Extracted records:
▼

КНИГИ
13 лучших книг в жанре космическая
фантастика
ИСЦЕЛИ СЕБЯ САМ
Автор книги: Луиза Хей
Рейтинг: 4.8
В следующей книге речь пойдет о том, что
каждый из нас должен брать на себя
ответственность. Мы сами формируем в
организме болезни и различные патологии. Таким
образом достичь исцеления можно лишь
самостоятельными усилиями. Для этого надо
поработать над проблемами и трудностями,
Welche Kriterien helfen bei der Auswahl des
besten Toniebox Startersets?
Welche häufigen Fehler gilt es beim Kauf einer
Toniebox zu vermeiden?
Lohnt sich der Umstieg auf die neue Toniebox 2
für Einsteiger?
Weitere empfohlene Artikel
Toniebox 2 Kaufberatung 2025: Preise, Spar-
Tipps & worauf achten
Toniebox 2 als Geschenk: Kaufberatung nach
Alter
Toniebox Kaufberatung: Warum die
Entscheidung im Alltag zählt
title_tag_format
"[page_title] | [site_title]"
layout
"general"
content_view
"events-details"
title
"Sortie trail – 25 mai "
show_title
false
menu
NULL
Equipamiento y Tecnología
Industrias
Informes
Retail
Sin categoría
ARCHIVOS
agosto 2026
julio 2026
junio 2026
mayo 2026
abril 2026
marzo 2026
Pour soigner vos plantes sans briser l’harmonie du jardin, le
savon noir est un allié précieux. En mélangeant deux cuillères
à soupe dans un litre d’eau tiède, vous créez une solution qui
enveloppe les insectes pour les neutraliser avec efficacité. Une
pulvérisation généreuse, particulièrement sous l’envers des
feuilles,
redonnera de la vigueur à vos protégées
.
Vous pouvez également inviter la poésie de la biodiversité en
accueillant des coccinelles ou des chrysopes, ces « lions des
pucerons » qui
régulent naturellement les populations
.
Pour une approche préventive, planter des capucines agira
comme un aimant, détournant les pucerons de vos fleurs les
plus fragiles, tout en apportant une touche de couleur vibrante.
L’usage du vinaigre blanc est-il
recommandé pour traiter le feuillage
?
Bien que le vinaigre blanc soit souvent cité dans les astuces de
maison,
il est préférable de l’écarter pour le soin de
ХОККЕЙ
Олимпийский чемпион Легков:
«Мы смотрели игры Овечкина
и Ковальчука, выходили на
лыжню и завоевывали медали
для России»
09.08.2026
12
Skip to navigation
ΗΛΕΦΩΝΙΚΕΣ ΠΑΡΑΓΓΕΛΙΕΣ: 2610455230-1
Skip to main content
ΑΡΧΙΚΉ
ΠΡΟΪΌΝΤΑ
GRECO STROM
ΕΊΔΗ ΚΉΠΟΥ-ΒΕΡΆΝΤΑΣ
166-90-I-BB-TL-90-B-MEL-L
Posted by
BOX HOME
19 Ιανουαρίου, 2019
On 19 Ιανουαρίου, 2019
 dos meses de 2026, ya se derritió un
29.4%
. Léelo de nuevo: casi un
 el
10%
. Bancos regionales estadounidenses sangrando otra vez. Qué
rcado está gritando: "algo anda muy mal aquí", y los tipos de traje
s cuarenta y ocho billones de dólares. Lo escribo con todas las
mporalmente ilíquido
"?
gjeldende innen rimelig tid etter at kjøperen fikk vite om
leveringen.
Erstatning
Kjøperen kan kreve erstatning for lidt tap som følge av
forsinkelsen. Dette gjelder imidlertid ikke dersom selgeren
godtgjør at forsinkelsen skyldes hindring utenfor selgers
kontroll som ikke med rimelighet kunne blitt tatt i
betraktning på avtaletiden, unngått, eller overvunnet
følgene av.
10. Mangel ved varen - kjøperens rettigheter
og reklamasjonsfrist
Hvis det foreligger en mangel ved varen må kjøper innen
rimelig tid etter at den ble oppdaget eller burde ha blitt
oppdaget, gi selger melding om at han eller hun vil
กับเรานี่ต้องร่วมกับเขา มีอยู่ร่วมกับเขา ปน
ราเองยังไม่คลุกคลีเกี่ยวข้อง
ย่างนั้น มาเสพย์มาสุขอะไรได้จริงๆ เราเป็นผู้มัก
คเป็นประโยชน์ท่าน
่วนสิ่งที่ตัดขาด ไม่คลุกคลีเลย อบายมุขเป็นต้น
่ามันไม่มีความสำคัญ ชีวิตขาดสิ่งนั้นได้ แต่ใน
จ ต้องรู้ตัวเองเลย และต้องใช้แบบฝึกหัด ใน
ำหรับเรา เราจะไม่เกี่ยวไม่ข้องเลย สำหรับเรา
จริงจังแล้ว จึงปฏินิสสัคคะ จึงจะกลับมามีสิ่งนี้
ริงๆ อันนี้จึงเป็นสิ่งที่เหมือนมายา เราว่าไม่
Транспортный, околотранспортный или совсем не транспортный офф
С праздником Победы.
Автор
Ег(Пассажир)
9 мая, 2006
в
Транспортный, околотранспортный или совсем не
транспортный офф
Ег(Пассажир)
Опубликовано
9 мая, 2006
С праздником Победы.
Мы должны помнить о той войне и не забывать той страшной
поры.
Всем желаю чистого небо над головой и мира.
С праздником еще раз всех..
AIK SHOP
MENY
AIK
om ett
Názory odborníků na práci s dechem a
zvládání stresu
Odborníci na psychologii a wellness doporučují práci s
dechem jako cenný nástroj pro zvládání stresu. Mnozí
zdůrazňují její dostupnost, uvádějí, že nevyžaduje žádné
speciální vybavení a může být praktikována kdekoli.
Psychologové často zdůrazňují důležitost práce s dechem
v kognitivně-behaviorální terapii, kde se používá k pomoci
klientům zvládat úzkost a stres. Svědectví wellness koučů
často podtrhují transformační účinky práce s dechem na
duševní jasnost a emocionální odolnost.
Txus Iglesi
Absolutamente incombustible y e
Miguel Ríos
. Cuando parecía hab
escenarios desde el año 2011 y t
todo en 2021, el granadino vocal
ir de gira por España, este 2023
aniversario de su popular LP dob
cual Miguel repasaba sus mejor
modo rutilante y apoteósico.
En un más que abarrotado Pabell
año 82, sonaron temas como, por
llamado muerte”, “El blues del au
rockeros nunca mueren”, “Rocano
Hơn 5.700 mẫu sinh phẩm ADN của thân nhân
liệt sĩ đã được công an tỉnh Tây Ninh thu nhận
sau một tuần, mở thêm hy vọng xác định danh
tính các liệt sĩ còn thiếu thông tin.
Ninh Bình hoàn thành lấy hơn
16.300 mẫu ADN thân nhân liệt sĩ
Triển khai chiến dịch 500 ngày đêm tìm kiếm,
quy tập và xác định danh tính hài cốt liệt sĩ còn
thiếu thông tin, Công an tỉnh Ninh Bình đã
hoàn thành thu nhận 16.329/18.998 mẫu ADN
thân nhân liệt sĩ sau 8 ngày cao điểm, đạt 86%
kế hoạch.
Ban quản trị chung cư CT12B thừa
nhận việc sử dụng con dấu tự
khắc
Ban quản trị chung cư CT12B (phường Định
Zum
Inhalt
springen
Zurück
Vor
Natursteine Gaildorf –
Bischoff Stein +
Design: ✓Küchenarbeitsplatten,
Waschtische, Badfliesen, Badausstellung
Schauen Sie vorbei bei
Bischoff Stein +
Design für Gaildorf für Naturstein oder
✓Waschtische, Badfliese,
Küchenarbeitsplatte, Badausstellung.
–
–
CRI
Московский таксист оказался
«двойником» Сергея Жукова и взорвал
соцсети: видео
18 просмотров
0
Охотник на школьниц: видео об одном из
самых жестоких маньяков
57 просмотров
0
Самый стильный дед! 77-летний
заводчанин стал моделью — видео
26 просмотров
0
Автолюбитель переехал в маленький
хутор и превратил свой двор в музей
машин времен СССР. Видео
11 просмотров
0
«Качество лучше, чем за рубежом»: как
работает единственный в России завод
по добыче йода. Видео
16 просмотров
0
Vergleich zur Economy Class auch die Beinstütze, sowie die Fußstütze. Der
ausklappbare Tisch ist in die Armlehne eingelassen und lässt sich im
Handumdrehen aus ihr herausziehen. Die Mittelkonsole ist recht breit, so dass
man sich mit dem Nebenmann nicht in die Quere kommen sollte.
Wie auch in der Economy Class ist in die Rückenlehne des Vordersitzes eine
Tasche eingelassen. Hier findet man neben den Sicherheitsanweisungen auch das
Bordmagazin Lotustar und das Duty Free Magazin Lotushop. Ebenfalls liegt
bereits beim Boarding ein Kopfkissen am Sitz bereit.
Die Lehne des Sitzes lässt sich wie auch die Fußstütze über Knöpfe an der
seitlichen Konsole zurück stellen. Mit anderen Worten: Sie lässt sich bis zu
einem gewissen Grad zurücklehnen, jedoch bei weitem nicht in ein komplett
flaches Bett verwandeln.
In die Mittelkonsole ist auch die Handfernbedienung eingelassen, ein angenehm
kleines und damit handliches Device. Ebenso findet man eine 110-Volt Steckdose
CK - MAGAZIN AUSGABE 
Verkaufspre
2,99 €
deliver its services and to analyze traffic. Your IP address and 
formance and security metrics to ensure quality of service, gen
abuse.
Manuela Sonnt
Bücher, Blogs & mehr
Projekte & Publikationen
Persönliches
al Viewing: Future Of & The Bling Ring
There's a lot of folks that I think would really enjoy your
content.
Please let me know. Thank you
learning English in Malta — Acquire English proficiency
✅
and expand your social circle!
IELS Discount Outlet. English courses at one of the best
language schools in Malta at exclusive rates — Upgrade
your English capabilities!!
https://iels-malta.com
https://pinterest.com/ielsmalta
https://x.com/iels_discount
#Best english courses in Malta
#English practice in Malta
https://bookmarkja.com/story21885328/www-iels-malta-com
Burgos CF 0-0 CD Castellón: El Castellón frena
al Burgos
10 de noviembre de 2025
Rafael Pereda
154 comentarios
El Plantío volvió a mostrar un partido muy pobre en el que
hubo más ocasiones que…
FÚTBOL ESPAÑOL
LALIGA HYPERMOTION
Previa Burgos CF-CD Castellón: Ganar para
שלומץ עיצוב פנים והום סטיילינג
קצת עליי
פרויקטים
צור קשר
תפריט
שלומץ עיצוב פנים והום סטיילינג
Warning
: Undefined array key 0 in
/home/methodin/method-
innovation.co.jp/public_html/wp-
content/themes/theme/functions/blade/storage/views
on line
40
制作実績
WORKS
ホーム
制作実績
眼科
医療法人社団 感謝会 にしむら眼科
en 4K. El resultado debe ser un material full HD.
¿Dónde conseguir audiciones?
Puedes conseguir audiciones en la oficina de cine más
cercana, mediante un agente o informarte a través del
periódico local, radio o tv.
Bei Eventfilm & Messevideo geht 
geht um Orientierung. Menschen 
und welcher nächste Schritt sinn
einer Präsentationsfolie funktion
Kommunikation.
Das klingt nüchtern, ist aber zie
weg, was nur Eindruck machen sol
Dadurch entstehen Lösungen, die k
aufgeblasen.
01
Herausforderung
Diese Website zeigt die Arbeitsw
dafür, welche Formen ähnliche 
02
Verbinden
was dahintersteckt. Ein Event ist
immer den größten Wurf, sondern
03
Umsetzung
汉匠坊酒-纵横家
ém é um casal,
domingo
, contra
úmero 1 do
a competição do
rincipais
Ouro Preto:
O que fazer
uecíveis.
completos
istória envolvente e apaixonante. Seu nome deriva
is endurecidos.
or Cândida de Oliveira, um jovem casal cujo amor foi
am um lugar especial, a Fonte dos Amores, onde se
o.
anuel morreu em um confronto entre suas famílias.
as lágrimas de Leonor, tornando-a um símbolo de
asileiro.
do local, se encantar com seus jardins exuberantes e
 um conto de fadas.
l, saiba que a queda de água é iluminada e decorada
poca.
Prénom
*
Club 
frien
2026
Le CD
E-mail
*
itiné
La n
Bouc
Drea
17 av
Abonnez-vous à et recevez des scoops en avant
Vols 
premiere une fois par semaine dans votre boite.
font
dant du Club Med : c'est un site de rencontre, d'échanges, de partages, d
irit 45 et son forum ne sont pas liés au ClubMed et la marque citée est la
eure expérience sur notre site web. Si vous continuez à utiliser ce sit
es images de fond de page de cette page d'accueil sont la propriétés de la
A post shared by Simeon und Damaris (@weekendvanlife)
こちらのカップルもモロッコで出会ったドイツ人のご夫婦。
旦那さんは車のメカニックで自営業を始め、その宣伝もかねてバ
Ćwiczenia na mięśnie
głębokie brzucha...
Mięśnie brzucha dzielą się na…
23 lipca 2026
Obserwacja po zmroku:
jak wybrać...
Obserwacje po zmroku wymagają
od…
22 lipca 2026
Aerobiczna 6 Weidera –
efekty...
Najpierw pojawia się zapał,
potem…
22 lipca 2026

▲

• Prompt: Which lines in the records above contain the string "Skip"? Copy each one.

• Output of the exercise:
Skip to navigation
Skip to main content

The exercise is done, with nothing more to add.